Mandel gave The Fandom Files a window into his geek nirvana apartment (his former bachelor pad), telling stories about his pursuit of his favorite art and props. The collector market has boomed since he began his hobby, which has led to some incredible and sitcom-worthy adventures.
Like the time he hired a private investigator to track down some Star Wars posters.
Here's how he told it:
During the first Star Wars, they made glasses at Burger King. And there were also posters and glasses. There's a droids one, a bad guy one with Darth Vader and Tarkin on it, a Luke one and then a Han and Chewie one. There were four posters for glasses and they were done by this wonderful artist in Atlanta.
I was always trying to find these posters. He passed away, I checked with his children, the whole nine yards. At some point or another, I found a guy who had posted a note to like a Star Wars group going, "what do you guys think these are worth? I have these things from my father who worked at Coca-Cola back in the day." And it was those posters. So I try and send him an email through the post. Nothing. But there was a little bit of information — I had a first name, if memory serves, and Atlanta and Coca Cola.
Basically it was a dead end and oddly enough I was at my daughter's preschool end of the year event, and I was sitting there chatting and I start talking to one of the parents. A girl and one of her moms was a private eye... I was making conversation and all of a sudden realize, "hey, if I gave you some pieces of information do you think you could find a guy?"

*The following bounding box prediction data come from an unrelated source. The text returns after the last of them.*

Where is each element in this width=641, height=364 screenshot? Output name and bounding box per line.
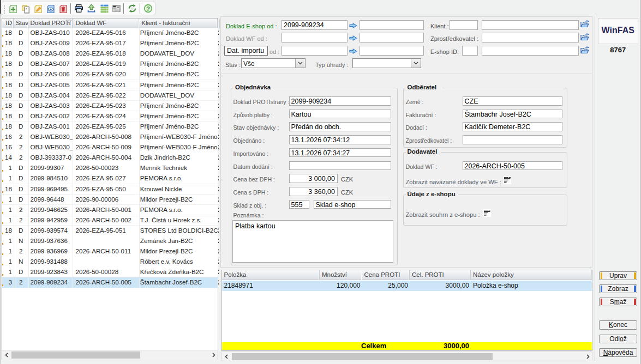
svg-text:?: ?: [146, 5, 150, 12]
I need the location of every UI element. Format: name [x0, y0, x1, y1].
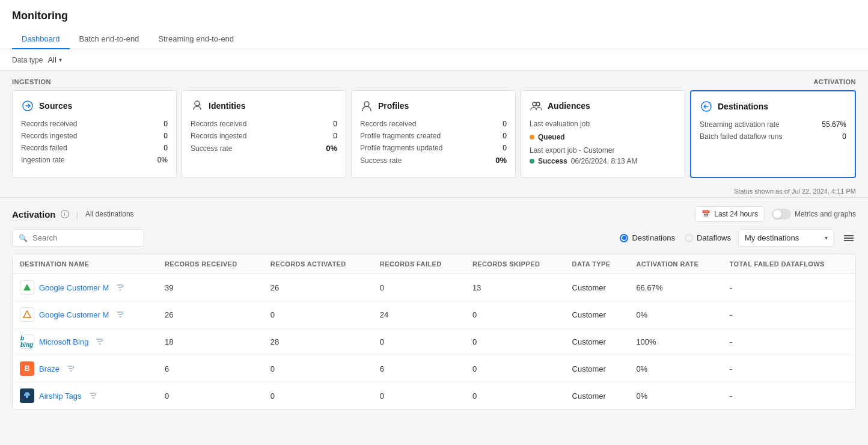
- td-records-received: 0: [157, 382, 263, 410]
- th-total-failed-dataflows: TOTAL FAILED DATAFLOWS: [723, 254, 855, 274]
- destinations-dropdown[interactable]: My destinations ▾: [738, 229, 834, 247]
- filter-row: 🔍 Destinations Dataflows: [12, 229, 856, 247]
- destinations-streaming-rate-label: Streaming activation rate: [700, 120, 780, 129]
- data-type-select[interactable]: All ▾: [47, 55, 61, 64]
- sources-records-ingested-value: 0: [164, 132, 168, 140]
- time-range-selector[interactable]: 📅 Last 24 hours: [695, 206, 765, 222]
- profiles-fragments-created-label: Profile fragments created: [360, 132, 441, 140]
- td-records-skipped: 0: [465, 328, 565, 355]
- td-total-failed-dataflows: -: [723, 328, 855, 355]
- td-records-activated: 0: [263, 301, 373, 328]
- sources-ingestion-rate: Ingestion rate 0%: [21, 156, 168, 164]
- profiles-success-rate-value: 0%: [495, 156, 507, 165]
- profiles-icon: [360, 99, 373, 112]
- dest-filter-icons: [114, 283, 124, 292]
- td-activation-rate: 0%: [629, 355, 722, 382]
- toggle-switch[interactable]: [772, 209, 791, 219]
- destinations-batch-failed-value: 0: [842, 132, 846, 141]
- sources-records-received: Records received 0: [21, 120, 168, 128]
- audiences-card: Audiences Last evaluation job Queued Las…: [521, 90, 685, 178]
- td-activation-rate: 0%: [629, 301, 722, 328]
- sources-metrics: Records received 0 Records ingested 0 Re…: [21, 120, 168, 164]
- tab-dashboard[interactable]: Dashboard: [12, 29, 70, 49]
- svg-point-11: [72, 366, 75, 369]
- profiles-success-rate-label: Success rate: [360, 156, 402, 165]
- tab-streaming[interactable]: Streaming end-to-end: [148, 29, 243, 49]
- columns-icon[interactable]: [842, 233, 856, 244]
- svg-point-4: [536, 102, 540, 106]
- dest-filter-icons: [93, 337, 104, 346]
- identities-success-rate-value: 0%: [326, 144, 337, 153]
- identities-records-received-value: 0: [333, 120, 337, 128]
- page-title: Monitoring: [12, 10, 856, 22]
- filter-right: Destinations Dataflows My destinations ▾: [620, 229, 856, 247]
- destinations-metrics: Streaming activation rate 55.67% Batch f…: [700, 120, 846, 141]
- sources-title: Sources: [39, 101, 72, 111]
- page: Monitoring Dashboard Batch end-to-end St…: [0, 0, 868, 445]
- dest-name[interactable]: Google Customer M: [39, 283, 109, 292]
- destinations-card: Destinations Streaming activation rate 5…: [690, 90, 856, 178]
- activation-title-row: Activation i | All destinations: [12, 209, 134, 219]
- identities-card: Identities Records received 0 Records in…: [182, 90, 346, 178]
- activation-section-label: ACTIVATION: [813, 78, 856, 85]
- table-head: DESTINATION NAME RECORDS RECEIVED RECORD…: [13, 254, 855, 274]
- dest-name[interactable]: Airship Tags: [39, 391, 82, 400]
- search-box[interactable]: 🔍: [12, 229, 144, 247]
- td-destination-name: B Braze: [13, 355, 157, 382]
- radio-destinations-outer: [620, 234, 628, 242]
- td-records-skipped: 0: [465, 382, 565, 410]
- destinations-table-container: DESTINATION NAME RECORDS RECEIVED RECORD…: [12, 254, 856, 410]
- svg-point-3: [533, 102, 536, 106]
- activation-title: Activation: [12, 209, 56, 219]
- dest-name[interactable]: Google Customer M: [39, 310, 109, 319]
- calendar-icon: 📅: [701, 210, 711, 218]
- th-records-received: RECORDS RECEIVED: [157, 254, 263, 274]
- td-records-activated: 28: [263, 328, 373, 355]
- th-records-activated: RECORDS ACTIVATED: [263, 254, 373, 274]
- metrics-toggle-label: Metrics and graphs: [795, 210, 856, 218]
- td-records-skipped: 13: [465, 274, 565, 301]
- col-bar-2: [844, 238, 854, 239]
- td-destination-name: b bing Microsoft Bing: [13, 328, 157, 355]
- col-bar-1: [844, 235, 854, 236]
- audiences-success-status: Success: [538, 157, 567, 165]
- identities-title: Identities: [209, 101, 245, 111]
- td-activation-rate: 66.67%: [629, 274, 722, 301]
- td-records-activated: 0: [263, 382, 373, 410]
- dest-logo: [20, 307, 34, 322]
- destinations-table: DESTINATION NAME RECORDS RECEIVED RECORD…: [13, 254, 855, 409]
- identities-success-rate: Success rate 0%: [191, 144, 337, 153]
- info-icon[interactable]: i: [61, 210, 69, 218]
- metrics-toggle[interactable]: Metrics and graphs: [772, 209, 856, 219]
- audiences-export-label: Last export job - Customer: [530, 146, 676, 155]
- dest-logo: b bing: [20, 334, 34, 349]
- dest-name[interactable]: Microsoft Bing: [39, 337, 88, 346]
- destinations-batch-failed-label: Batch failed dataflow runs: [700, 132, 782, 141]
- svg-point-7: [121, 285, 124, 287]
- td-data-type: Customer: [565, 274, 629, 301]
- td-records-received: 18: [157, 328, 263, 355]
- td-records-received: 39: [157, 274, 263, 301]
- svg-point-13: [94, 393, 97, 396]
- th-records-failed: RECORDS FAILED: [373, 254, 465, 274]
- dest-logo: [20, 280, 34, 295]
- search-input[interactable]: [32, 233, 138, 242]
- activation-header: Activation i | All destinations 📅 Last 2…: [12, 206, 856, 222]
- svg-marker-6: [23, 284, 31, 290]
- svg-rect-12: [26, 396, 28, 398]
- td-records-received: 26: [157, 301, 263, 328]
- toolbar: Data type All ▾: [0, 49, 868, 71]
- tab-batch[interactable]: Batch end-to-end: [70, 29, 149, 49]
- dest-cell: Google Customer M: [20, 280, 150, 295]
- radio-destinations[interactable]: Destinations: [620, 233, 675, 242]
- svg-point-9: [121, 312, 124, 315]
- dest-name[interactable]: Braze: [39, 364, 60, 373]
- svg-marker-8: [23, 311, 31, 318]
- profiles-success-rate: Success rate 0%: [360, 156, 507, 165]
- destinations-streaming-rate-value: 55.67%: [822, 120, 846, 129]
- dest-filter-icons: [64, 364, 75, 373]
- radio-dataflows[interactable]: Dataflows: [685, 233, 731, 242]
- sources-records-failed-label: Records failed: [21, 144, 67, 152]
- cards-section: INGESTION ACTIVATION Sources Re: [0, 71, 868, 185]
- profiles-fragments-updated-label: Profile fragments updated: [360, 144, 442, 152]
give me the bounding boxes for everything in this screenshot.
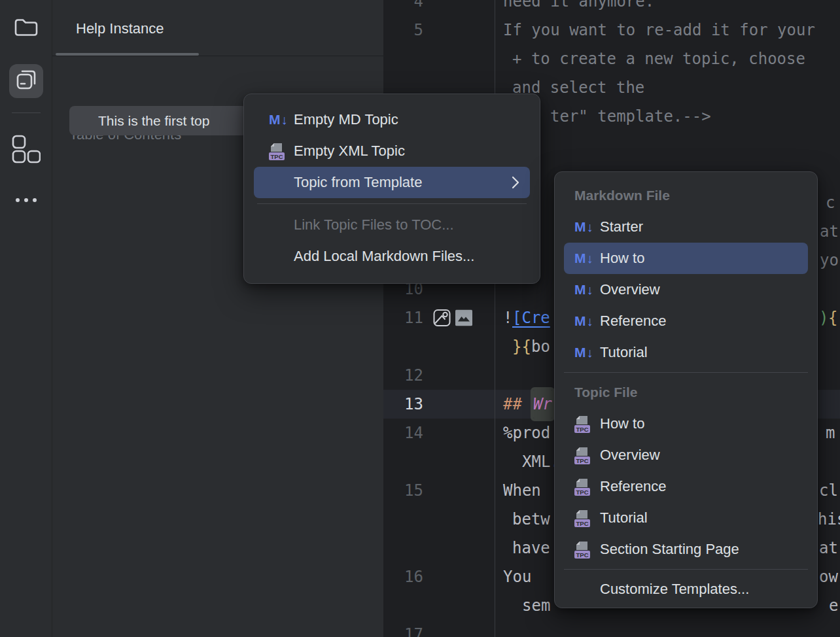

And she's like, "well, that's what I do, literally." I sent her the pieces of the information I had and she did like a day or two of work and I remember her contacting me, saying she couldn't find it. I said, look, concentrate on Atlanta. Four hours later she emails me and goes, "Here's his information. He's waiting for your call."
He ultimately got the posters, a clutch addition given how much they connected him with his childhood. Mandel's collection is so in-depth that he's even provided museums with important pieces — the Museum of Pop Culture in Seattle credits him with helping put together their big Marvel exhibit.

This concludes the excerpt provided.